The capacity of passive metal to repassivate after film damage determines the development of local corrosion and the resistance to corrosion failures. In this work, the repassivation kinetics of 316L stainless steel (316L SS) was investigated in borate buffer solution (pH 9.1) using a novel abrading electrode technique. The repassivation kinetics was analyzed in terms of the current density flowing from freshly bare 316L SS surface as measured by a potentiostatic method. During the early phase of decay (t < 2 s), according to the Avrami kinetics-based film growth model, the transient current was separated into anodic dissolution ($i_{diss}$) and film formation ($i_{film}$) components and analyzed individually.

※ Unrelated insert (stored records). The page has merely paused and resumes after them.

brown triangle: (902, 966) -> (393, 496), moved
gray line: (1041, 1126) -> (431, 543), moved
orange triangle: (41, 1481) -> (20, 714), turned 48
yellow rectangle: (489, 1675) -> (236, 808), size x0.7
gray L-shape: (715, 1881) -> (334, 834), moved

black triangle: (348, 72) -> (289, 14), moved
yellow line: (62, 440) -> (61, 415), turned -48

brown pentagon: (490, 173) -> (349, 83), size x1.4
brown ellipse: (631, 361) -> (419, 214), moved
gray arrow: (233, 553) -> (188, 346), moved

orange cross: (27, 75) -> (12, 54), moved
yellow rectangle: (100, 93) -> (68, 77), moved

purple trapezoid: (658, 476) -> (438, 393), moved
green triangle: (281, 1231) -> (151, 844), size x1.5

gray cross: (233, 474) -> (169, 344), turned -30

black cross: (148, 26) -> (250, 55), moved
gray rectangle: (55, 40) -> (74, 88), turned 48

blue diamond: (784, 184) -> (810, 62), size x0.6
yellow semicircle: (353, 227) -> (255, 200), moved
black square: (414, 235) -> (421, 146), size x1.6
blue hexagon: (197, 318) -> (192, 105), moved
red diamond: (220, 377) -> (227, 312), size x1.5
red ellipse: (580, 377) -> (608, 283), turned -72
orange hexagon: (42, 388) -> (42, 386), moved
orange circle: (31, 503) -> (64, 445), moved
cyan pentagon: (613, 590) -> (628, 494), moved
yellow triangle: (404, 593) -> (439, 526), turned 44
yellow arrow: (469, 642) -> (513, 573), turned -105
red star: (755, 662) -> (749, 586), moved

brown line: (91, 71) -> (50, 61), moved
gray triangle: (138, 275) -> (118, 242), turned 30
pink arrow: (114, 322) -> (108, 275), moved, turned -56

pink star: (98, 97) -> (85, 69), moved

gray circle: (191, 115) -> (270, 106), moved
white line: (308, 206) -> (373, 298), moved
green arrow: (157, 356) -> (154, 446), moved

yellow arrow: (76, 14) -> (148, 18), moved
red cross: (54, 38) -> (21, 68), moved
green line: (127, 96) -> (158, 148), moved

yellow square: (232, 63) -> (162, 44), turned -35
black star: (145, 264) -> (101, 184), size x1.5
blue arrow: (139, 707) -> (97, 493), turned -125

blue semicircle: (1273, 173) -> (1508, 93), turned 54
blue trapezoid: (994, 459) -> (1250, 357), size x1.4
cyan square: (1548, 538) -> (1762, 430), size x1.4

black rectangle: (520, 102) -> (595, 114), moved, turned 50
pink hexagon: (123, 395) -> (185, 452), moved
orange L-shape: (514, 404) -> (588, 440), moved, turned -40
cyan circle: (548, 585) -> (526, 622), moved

The film reformation rate and thickness were compared according to applied potential. Anodic dissolution initially dominated the repassivation for a short time, and the amount of dissolution increased with increasing applied potential in the passive region. Film growth at higher potentials occurred more rapidly compared to at lower potentials. Increasing the applied potential from 0 $V_{SCE}$ to 0.8 $V_{SCE}$ resulted in a thicker passive film (0.12 to 0.52 nm). If the oxide monolayer covered the entire bare surface (${\theta}=1$), the electric field strength through the thin passive film reached $1.6{\times}10^7V/cm$.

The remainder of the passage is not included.